[-] [email protected] 4 points 1 day ago

Oh yeah, please do imagine there is no such thing as a time zone.

On an ellipsoid!

[-] [email protected] 1 points 1 month ago

If you use HTTPS, the attacker can still see what websites you connect to, they just can't see what you are sending or receiving. So basically they can steal your browsing history, which defeats the purpose of a commercial VPN for many users.

This is blatantly false. They can see IP addresses and ports of you connect to from IP packets, and hostnames from TLS negotiation phase (and DNS requests if you don’t use custom DNS settings).

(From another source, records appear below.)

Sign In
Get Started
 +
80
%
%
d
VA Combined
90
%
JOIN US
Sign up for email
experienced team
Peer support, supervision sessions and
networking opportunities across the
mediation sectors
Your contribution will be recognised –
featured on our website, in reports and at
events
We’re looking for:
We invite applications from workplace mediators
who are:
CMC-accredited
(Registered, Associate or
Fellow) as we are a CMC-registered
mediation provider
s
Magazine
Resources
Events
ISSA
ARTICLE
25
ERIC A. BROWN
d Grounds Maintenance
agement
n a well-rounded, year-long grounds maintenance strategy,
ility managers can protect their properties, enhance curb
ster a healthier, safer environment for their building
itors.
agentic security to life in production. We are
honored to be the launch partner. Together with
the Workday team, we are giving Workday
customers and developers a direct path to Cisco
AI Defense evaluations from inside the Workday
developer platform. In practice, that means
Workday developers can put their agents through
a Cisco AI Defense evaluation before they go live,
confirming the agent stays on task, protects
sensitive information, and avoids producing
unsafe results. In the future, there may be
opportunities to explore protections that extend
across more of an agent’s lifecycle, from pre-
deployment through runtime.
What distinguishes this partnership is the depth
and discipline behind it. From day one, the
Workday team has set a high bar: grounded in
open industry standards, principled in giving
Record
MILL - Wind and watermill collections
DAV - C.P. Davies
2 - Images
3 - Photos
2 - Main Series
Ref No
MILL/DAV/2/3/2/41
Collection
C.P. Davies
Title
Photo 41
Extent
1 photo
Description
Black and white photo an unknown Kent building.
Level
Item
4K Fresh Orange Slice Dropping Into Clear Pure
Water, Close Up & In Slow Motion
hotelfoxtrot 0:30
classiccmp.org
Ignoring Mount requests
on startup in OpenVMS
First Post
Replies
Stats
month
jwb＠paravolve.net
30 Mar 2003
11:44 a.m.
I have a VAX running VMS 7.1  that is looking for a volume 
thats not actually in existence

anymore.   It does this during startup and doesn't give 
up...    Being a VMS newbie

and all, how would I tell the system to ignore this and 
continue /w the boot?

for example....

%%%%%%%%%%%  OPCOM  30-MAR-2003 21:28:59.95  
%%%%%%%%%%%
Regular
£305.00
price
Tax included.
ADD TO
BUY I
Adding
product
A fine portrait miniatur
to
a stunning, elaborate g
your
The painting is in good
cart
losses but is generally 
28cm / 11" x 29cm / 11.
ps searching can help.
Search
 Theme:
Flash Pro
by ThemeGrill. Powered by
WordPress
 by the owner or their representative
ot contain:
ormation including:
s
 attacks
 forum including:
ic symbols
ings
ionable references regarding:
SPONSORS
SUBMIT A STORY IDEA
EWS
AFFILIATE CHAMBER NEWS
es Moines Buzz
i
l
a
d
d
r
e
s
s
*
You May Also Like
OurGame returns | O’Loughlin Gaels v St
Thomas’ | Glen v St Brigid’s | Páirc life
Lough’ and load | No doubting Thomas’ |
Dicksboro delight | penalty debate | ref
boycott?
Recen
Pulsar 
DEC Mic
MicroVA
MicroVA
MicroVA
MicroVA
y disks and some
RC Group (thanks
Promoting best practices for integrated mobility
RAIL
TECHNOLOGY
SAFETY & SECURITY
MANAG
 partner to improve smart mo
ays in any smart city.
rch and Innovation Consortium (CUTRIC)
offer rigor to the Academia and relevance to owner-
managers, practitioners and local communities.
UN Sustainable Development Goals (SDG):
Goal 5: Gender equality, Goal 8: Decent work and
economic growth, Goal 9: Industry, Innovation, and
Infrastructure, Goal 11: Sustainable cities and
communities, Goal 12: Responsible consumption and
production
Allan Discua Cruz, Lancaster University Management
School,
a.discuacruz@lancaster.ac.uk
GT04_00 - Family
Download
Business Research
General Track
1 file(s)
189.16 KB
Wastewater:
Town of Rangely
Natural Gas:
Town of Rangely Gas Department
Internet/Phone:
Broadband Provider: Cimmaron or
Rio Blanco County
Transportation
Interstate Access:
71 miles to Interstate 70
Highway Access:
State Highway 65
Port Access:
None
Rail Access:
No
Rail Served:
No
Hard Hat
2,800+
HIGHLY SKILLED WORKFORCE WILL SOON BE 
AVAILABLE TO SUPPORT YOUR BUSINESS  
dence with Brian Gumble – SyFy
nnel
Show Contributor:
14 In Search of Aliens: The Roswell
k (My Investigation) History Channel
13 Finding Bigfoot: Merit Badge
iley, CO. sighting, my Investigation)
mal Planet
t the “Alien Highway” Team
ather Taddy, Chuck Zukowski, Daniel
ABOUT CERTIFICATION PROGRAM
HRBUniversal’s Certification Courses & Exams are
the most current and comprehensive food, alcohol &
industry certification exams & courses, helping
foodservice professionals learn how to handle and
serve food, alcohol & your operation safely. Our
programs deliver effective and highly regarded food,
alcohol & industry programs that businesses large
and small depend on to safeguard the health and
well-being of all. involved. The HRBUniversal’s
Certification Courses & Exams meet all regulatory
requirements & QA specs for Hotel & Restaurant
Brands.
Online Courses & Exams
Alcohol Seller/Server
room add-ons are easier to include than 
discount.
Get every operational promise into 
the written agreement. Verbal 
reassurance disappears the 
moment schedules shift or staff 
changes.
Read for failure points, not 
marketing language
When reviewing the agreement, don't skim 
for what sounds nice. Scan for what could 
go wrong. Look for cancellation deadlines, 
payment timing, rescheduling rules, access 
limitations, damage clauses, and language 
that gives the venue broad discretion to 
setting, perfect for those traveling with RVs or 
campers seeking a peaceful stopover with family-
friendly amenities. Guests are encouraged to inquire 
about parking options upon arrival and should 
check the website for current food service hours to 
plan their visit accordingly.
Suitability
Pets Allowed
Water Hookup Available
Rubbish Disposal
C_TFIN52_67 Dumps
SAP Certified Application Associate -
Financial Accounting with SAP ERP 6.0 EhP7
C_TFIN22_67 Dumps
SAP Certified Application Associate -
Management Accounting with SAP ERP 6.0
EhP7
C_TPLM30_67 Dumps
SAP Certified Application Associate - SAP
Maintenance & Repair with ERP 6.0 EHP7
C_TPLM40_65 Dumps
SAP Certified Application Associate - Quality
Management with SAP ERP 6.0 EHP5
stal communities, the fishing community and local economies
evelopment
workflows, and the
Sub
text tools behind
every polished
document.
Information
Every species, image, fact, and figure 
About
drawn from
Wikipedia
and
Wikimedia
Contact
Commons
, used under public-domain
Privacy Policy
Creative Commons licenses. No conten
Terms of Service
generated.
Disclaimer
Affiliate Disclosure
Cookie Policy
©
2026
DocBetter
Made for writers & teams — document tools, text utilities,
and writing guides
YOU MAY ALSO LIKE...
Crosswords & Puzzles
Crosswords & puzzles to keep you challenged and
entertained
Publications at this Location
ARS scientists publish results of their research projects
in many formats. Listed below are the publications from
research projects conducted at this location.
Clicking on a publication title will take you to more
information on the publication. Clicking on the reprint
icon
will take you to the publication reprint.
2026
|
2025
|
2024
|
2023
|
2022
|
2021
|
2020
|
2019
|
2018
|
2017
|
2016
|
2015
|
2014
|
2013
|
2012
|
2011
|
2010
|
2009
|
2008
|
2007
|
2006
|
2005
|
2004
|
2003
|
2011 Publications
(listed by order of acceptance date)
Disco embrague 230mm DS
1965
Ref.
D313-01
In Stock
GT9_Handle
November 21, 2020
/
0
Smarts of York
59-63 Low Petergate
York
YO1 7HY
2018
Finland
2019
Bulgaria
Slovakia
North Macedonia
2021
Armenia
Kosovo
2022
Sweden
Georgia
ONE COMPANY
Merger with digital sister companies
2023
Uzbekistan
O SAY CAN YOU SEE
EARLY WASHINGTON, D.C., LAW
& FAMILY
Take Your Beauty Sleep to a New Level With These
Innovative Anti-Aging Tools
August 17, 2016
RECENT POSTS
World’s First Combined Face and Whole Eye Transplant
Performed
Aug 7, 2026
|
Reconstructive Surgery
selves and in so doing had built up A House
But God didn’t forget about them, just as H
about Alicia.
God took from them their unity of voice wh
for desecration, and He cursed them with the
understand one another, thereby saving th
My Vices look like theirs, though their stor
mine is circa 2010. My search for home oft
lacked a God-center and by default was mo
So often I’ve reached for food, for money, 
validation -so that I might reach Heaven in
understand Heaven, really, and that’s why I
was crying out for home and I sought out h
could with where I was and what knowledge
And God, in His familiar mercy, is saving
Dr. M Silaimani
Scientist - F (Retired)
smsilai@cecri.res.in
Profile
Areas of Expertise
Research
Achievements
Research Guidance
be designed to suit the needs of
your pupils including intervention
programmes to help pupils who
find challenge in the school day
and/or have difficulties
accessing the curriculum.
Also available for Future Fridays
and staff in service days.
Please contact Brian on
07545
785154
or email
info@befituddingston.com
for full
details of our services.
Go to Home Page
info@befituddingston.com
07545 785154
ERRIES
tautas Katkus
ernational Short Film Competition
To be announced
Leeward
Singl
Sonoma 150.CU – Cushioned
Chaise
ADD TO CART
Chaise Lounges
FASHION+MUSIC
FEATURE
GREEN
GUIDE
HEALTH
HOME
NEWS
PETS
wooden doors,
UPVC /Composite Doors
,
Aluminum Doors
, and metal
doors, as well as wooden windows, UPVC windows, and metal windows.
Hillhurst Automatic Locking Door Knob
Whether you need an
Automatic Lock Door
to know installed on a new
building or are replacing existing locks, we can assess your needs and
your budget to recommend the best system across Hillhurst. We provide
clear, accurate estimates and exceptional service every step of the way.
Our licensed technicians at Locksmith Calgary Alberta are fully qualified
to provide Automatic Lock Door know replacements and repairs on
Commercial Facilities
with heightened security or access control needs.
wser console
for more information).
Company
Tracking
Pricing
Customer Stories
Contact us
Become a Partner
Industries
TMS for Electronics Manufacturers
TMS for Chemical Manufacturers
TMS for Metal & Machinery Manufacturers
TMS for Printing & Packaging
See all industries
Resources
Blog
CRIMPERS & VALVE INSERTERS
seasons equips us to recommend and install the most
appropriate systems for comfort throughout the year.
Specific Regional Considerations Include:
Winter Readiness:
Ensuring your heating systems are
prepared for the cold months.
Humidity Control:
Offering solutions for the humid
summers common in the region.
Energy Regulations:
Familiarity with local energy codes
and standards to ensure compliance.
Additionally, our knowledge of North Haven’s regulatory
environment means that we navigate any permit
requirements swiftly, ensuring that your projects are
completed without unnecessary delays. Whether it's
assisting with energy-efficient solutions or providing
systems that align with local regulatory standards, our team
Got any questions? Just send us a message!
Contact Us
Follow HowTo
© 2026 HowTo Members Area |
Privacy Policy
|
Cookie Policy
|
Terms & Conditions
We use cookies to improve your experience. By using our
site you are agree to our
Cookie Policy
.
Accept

HTTP data is fully encrypted when using HTTPS.

If exposing hostnames and IP addresses is dangerous, chances are that establishing a VPN connection is as dangerous.

[-] [email protected] 37 points 1 month ago

Control of the DHCP server in the victim’s network is required for the attack to work.

This is not a VPN vulnerability, but a lower level networking setup manipulation that negates naive VPN setups by instructing your OS to send traffic outside of VPN tunnel.

In conclusion, if your VPN setup doesn’t include routing guards or an indirection layer, ISP controlled routers and public WiFis will make you drop out of the tunnel now that there’s a simple video instruction out there.

[-] [email protected] 4 points 1 month ago

Support for QUIC and HTTP/3 protocols is available since 1.25.0. Also, since 1.25.0, the QUIC and HTTP/3 support is available in Linux binary packages.

https://nginx.org/en/docs/quic.html

2023-05-23 nginx-1.25.0 mainline version has been released, featuring experimental HTTP/3 support.

https://nginx.org/2023.html

It’s not a dev code. It would also take a mere minute to check this before failing to sound smart.

[-] [email protected] 6 points 1 month ago

Even better, the dude forked because a security issue in “experimental” but nonetheless released feature was responsibly announced.

Talk about an ego.

[-] [email protected] 3 points 2 months ago

Please correct me if I’m wrong, but doesn’t this allow one to represent virtually any resource as a mail inbox/outbox with access through a generic mail app?

I’m working with a specialized healthcare company right now, and this looks like a way to represent patient treatments data as an intuitive timeline of messages. With a local offline cache in case of outages. Security of local workstations is a weak point of course, but when is it not…

[-] [email protected] 1 points 5 months ago

That’s not how evolution works. Traits don’t evolve “to be useful”. Anyone who claims a goal to evolution has failed to grasp evolution.

Evolution converges on local maxima by selecting for traits that are good enough to continuously propagate through the filter of individuals death. For sexual reproduction, if a trait is not bad enough to continuously reduce carriers’ presence in a mating pool, it can and will remain.

It’s survival of not inadequate enough.

[-] [email protected] 6 points 9 months ago* (last edited 9 months ago)

They don’t measure emission but body absorption. Body limit is 2 W/kg, limbs limit is 4 W/kg. Apparently only the latter limit is violated.

For meat sacks like us it primarily translates to heat. At frequencies used, this radiation can nudge molecules a bit, which directly translates to heating up. If it was in a hundreds of watts, we’d be approaching microwave ovens territory.

The limits are there because there’s a limit to how much heat a body can efficiently dissipate, and quite a few sources of it. There’s also a concern that localized RF heating can cause cancer, which is not empirically confirmed. I personally care more about a confirmed issue of the nuclear ball in the sky causing one.

https://www.bleepingcomputer.com/news/security/france-demands-apple-pull-iphone-12-due-to-high-rf-radiation-levels/amp/

PS: Totally forgot, just by existing and occasionally eating, you’re generating roughly 1W per kilogram of body mass, probably a bit more.

[-] [email protected] 7 points 9 months ago

Every time someone confidently claims that we can cryptographically verify voting, they are deliberately or ignorantly keeping the complexity and necessity of verifying the verifier runtime, the data source, and the communication channels out of the picture.

Cryptography doesn’t solve voting verification problem, it obscures and shifts it.

[-] [email protected] 1 points 9 months ago

By becoming a CTO and having an early retirement. Or not at all.